▸ **Information**:
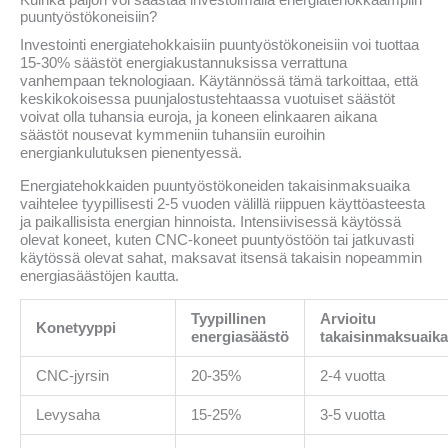
Kuinka paljon voi säästää investoimalla energiatehokkaampiin
puuntyöstökoneisiin?
Investointi energiatehokkaisiin puuntyöstökoneisiin voi tuottaa
15-30% säästöt energiakustannuksissa verrattuna
vanhempaan teknologiaan. Käytännössä tämä tarkoittaa, että
keskikokoisessa puunjalostustehtaassa vuotuiset säästöt
voivat olla tuhansia euroja, ja koneen elinkaaren aikana
säästöt nousevat kymmeniin tuhansiin euroihin
energiankulutuksen pienentyessä.
Energiatehokkaiden puuntyöstökoneiden takaisinmaksuaika
vaihtelee tyypillisesti 2-5 vuoden välillä riippuen käyttöasteesta
ja paikallisista energian hinnoista. Intensiivisessä käytössä
olevat koneet, kuten CNC-koneet puuntyöstöön tai jatkuvasti
käytössä olevat sahat, maksavat itsensä takaisin nopeammin
energiasäästöjen kautta.
Tyypillinen
Arvioitu
Konetyyppi
energiasäästö
takaisinmaksuaika
CNC-jyrsin
20-35%
2-4 vuotta
Levysaha
15-25%
3-5 vuotta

▸ **What you are asked to do**:
Nothing should be returned except the lines from the one holding "energiankulutuksen pienentyessä." through the final line of the listing, exactly as they appear.

▸ **Expected answer**:
energiankulutuksen pienentyessä.
Energiatehokkaiden puuntyöstökoneiden takaisinmaksuaika
vaihtelee tyypillisesti 2-5 vuoden välillä riippuen käyttöasteesta
ja paikallisista energian hinnoista. Intensiivisessä käytössä
olevat koneet, kuten CNC-koneet puuntyöstöön tai jatkuvasti
käytössä olevat sahat, maksavat itsensä takaisin nopeammin
energiasäästöjen kautta.
Tyypillinen
Arvioitu
Konetyyppi
energiasäästö
takaisinmaksuaika
CNC-jyrsin
20-35%
2-4 vuotta
Levysaha
15-25%
3-5 vuotta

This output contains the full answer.